Editor’s Note: This is the first piece in an occasional series called Valerie Stories, which over time will look at different stories or moments in the history of the influential Valerie Collective. 

When, more than 10 years ago, Frédéric “Anoraak” Rivière started making nostalgic synth-pop on his computer and uploaded it to MySpace, he had no idea he was at the vanguard of a movement.

He had no clue that he would meet fellow Nantes, France, resident David “College” Grellier and become a member of the influential Valerie Collective and help invent what we now call “synthwave.” He had no idea MySpace would feature his music prominently on its home page. He couldn’t have possibly known that being Anoraak would allow him to see the world.

And he hadn’t yet released a beloved EP called Nightdrive With You, the popularity of which would necessitate a special 10th anniversary vinyl edition, available for pre-order via his Pledge Music campaign. In addition to the original cuts, including the title song and gems like “Never Ending Romance Disaster,” the release will have previously unreleased songs from the era — “Something About Us,” “Make A Better,” and “Sleepless” — along with a host of popular remixes of the title cut from Grum, Fear of Tigers, Adeyhawke, and Tesla Boy.

How could he have known that this would be his life?

anoraak nightdrive with you 10th anniversary

In 2008 the Valerie Collective was certainly taking off — it wouldn’t be long before Rivière, Grellier, and some friends were visiting the United States for the first time on a bona fide Valerie tour. But a legacy of unmitigated creative expression that would endure beyond a decade? It was an idea far less fathomable in 2007, when he started making music as Anoraak, or in 2008, than it would be three years later in a Drive world. But still, he was just messing around on a computer. He didn’t know, or did he?

“I had no fucking idea,” Rivière told Vehlinggo in a Skype interview recently. “I’ve always been very surprised by the fact that some people actually like my music. I didn’t do it for any other reason than just having fun when alone at night — sipping a glass of wine and waiting for bed time to come, which is late for me, generally. I just wanted to have fun.”

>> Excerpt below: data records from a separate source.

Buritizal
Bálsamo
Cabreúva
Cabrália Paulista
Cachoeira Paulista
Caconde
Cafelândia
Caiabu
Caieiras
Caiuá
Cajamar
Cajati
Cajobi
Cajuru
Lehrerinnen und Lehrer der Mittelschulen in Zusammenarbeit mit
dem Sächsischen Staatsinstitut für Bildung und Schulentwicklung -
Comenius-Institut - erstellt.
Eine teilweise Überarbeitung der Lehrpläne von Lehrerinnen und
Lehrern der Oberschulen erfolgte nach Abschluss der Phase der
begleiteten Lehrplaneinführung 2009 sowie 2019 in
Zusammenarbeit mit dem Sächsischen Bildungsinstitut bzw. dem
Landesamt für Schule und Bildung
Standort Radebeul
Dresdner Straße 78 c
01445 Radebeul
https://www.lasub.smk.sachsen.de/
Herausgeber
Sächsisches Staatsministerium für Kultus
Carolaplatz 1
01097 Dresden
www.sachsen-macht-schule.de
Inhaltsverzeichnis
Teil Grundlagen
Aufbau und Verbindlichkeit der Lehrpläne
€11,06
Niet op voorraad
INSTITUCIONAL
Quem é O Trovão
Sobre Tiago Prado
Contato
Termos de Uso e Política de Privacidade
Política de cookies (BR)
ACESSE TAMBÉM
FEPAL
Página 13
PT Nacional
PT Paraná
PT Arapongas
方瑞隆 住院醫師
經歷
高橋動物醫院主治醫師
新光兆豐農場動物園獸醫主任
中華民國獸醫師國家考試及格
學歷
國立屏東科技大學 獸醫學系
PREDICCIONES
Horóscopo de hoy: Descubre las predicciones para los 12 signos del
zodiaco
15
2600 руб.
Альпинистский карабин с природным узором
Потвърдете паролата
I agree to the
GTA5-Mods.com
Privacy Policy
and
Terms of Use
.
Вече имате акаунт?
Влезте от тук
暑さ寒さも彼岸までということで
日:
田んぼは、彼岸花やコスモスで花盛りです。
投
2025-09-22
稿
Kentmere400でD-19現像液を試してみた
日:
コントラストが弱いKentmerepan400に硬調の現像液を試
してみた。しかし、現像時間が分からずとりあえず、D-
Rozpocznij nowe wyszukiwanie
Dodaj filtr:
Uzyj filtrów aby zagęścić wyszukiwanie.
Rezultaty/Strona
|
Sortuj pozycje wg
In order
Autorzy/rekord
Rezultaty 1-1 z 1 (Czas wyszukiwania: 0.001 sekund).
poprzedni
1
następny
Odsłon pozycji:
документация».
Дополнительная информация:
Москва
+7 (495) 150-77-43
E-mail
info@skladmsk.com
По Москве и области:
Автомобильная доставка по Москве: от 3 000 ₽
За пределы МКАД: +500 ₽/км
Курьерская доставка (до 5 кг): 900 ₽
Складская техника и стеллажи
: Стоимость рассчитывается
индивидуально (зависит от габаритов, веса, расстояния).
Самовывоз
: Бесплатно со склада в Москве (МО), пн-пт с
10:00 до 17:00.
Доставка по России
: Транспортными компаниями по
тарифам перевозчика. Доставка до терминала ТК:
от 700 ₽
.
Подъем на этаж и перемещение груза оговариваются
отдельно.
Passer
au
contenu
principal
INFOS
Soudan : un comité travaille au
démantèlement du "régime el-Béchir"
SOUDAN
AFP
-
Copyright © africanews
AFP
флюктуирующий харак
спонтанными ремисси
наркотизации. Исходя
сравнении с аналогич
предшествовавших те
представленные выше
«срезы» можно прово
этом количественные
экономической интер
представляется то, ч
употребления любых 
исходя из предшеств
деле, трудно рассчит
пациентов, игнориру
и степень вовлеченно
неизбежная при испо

“I just wanted to have fun.”

We’ve all benefited greatly from that impulse. In a tweet praising Nightdrive With You, synthwave pioneer FM Attack praised Anoraak as highly influential. Kung Fury soundtrack artist Highway Superstar (AKA Alex Karlinsky) offered his own thoughts on the EP in an interview with Vehlinggo, saying the release laid the groundwork for synthwave releases that followed it.

Nightdrive for me was part of the YouTube rabbit-hole, which made me discover synth music,” Karlinsky says. “It’s an essential part of something that is greater, that cannot be expressed with words: this sense of ‘togetherness’ that had such a clear and defined sound that is retro but rooted in today…”

As we face the prospect of the excellent reissue of Nightdrive With You, let’s take a look back at how Anoraak came to be, some of the adventures Rivière had along the way, and the painstaking process of revisiting and remixing Nightdrive With You. Let’s look at the future, too, because there’s great danger in being stuck in the past.

He Was a Rocker

Like many stories that come out of the early days of the music of Drive or of those in the family of Drive artists, the Anoraak project began with a home on MySpace. It’s how Rivière initially met Grellier and it’s how the word got out about his music. But before it came to that point, Rivière was a rock drummer in Pony Pony Run Run, a band that at the time stood to be one of France’s biggest at the time. He was there from its 2003 inception until 2009.

“The basis of [Anoraak] was a ‘personal cure,’” Rivière says.

He had a real thing for disco and electronic music, but no real outlet. In addition to drumming for the band, he was managing it. The five-member outfit was touring Europe in the period between 2006 and 2009, before they got signed to a major label in France. 

“For that period for three good years I was taking care of that band in addition to being the drummer. It was a lot of work,” Rivière says. “I really had to blow off some steam doing my own music. Anoraak was at first a bedroom kind-of music to make myself feel better.”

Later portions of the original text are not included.